Elhai M et al. EUSTAR co-authors. A gender gap in primary and secondary heart dysfunctions in systemic sclerosis: a EUSTAR prospective study. Ann Rheum Dis. 2014 Oct 23. pii: annrheumdis-2014-206386. doi: 10.1136/annrheumdis-2014-206386. PubMed PMID: 25342760.
Ann Rheum Dis. 2014 Oct 23. pii: annrheumdis-2014-206386. doi: 10.1136/annrheumdis-2014-206386. [Epub ahead of print]
A gender gap in primary and secondary heart dysfunctions in systemic sclerosis: a EUSTAR prospective study.
Elhai M(1), Avouac J(1), Walker UA(2), Matucci-Cerinic M(3), Riemekasten G(4), Airò P(5), Hachulla E(6), Valentini G(7), Carreira PE(8), Cozzi F(9), Balbir Gurman A(10), Braun-Moscovici Y(10), Damjanov N(11), Ananieva LP(12), Scorza R(13), Jimenez S(14), Busquets J(14), Li M(15), Müller-Ladner U(16), Kahan A(1), Distler O(17), Allanore Y(1); EUSTAR co-authors; EUSTAR co-authors.
(2)Department of Rheumatology, Basel University, Unispital Basel, Basel, Switzerland.
(3)Department of Experimental and Clinical Medicine, Section of Internal Medicine and Division of Rheumatology, Azienda Ospedaliero-Universitaria Careggi (AOUC), University of Florence, Florence, Italy.
(8)Servicio de Reumatologia, Hospital Universitario 12 de Octubre, Madrid, Spain.
(9)Rheumatology Unit, Department of Medicine-DIMED, University of Padova, Padova, Italy.
(10)B. Shine Department of Rheumatology, Rambam Health Care Campus, Rappaport Faculty of Medicine, Technion-Institute of Technology, Haifa, Israel.
(12)Institute of Rheumatology, Russian Academy of Medical Science, Moscow, Russia.
(13)U.O. Immunologia Clinica-Centro di Riferimento per le Malattie Autoimmuni Sistemiche, Milano, Italy.
(15)Department of Rheumatology, Peking Union Medical College Hospital (West Campus), Chinese Academy of Medical Sciences,Beijing, China.

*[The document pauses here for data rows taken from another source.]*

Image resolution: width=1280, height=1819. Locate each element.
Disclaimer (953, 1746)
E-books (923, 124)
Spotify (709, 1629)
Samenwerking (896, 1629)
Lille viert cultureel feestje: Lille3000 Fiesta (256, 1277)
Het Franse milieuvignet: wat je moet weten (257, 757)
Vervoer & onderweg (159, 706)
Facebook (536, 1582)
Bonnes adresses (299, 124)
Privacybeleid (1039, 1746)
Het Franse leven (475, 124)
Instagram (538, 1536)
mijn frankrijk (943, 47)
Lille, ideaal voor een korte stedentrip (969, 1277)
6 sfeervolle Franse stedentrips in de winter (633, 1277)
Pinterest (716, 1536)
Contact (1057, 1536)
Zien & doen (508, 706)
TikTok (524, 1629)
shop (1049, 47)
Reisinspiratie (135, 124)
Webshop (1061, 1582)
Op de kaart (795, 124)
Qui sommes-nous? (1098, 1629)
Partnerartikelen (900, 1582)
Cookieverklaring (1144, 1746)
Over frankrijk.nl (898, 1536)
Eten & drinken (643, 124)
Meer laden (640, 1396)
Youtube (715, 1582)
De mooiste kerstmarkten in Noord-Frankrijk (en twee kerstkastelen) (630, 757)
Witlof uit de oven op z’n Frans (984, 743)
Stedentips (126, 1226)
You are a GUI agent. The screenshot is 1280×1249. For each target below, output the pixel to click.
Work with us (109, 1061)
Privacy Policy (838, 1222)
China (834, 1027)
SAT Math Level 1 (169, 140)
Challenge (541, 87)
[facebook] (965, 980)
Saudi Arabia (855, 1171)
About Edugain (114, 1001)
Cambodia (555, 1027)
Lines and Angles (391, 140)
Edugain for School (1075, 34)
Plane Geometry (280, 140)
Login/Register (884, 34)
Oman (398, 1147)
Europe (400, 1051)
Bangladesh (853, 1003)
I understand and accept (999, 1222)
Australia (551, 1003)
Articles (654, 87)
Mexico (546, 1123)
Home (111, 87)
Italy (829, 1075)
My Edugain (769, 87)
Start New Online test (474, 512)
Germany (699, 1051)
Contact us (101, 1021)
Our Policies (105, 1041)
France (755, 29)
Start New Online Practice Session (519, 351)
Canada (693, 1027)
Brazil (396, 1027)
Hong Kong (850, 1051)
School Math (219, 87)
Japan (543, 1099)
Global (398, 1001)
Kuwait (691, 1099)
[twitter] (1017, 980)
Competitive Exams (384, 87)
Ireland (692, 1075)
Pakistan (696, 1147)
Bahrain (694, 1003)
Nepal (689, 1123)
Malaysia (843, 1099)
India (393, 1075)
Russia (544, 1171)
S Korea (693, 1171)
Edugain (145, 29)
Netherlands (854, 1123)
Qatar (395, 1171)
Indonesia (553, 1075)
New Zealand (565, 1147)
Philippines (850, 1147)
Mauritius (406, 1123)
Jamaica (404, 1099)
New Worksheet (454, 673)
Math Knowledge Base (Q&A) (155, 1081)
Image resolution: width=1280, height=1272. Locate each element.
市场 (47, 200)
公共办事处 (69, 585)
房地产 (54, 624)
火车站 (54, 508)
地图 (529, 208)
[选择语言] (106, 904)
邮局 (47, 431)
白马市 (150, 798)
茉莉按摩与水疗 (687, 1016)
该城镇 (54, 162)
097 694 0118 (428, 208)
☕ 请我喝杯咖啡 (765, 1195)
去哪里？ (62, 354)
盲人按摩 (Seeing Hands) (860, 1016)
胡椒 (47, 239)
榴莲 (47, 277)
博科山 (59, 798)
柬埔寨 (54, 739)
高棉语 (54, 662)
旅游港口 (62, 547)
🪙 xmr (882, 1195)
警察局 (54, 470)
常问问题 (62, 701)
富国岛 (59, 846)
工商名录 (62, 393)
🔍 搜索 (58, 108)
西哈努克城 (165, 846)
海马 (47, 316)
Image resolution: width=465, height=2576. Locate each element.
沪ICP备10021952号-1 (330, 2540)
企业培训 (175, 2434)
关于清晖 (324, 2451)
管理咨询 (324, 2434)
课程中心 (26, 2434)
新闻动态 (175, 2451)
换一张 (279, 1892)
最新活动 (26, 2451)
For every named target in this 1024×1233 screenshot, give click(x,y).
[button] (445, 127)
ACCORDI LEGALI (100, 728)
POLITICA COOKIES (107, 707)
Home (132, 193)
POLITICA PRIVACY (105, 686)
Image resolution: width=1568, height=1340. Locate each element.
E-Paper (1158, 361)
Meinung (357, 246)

OBJECTIVES: In agreement with other autoimmune diseases, systemic sclerosis (SSc) is associated with a strong sex bias. However, unlike lupus, the effects of sex on disease phenotype and prognosis are poorly known. Therefore, we aimed to determine sex effects on outcomes.
METHOD: We performed a prospective observational study using the latest 2013 data extract from the EULAR scleroderma trials and research (EUSTAR) cohort. We looked at (i) sex influence on disease characteristics at baseline and (ii) then focused on patients with at least 2 years of follow-up to estimate the effects of sex on disease progression and survival.
RESULTS: 9182 patients with SSc were available (1321 men) for the baseline analyses. In multivariate analysis, male sex was independently associated with a higher risk of diffuse cutaneous subtype (OR: 1.68, (1.45 to 1.94); p<0.001), a higher frequency of digital ulcers (OR: 1.28 (1.11 to 1.47); p<0.001) and pulmonary hypertension (OR: 3.01 (1.47 to 6.20); p<0.003). In the longitudinal analysis (n=4499), after a mean follow-up of 4.9 (±2.7) years, male sex was predictive of new onset of pulmonary hypertension (HR: 2.66 (1.32 to 5.36); p=0.006) and heart failure (HR: 2.22 (1.06 to 4.63); p=0.035). 908 deaths were recorded, male sex predicted deaths of all origins (HR: 1.48 (1.19 to 1.84); p<0.001), but did not significantly account for SSc-related deaths.
CONCLUSIONS: Although more common in women, SSc appears as strikingly more severe in men. Our results obtained through the largest worldwide database demonstrate a higher risk of severe cardiovascular involvement in men. These results raise the point of including sex in the management and the decision-making process.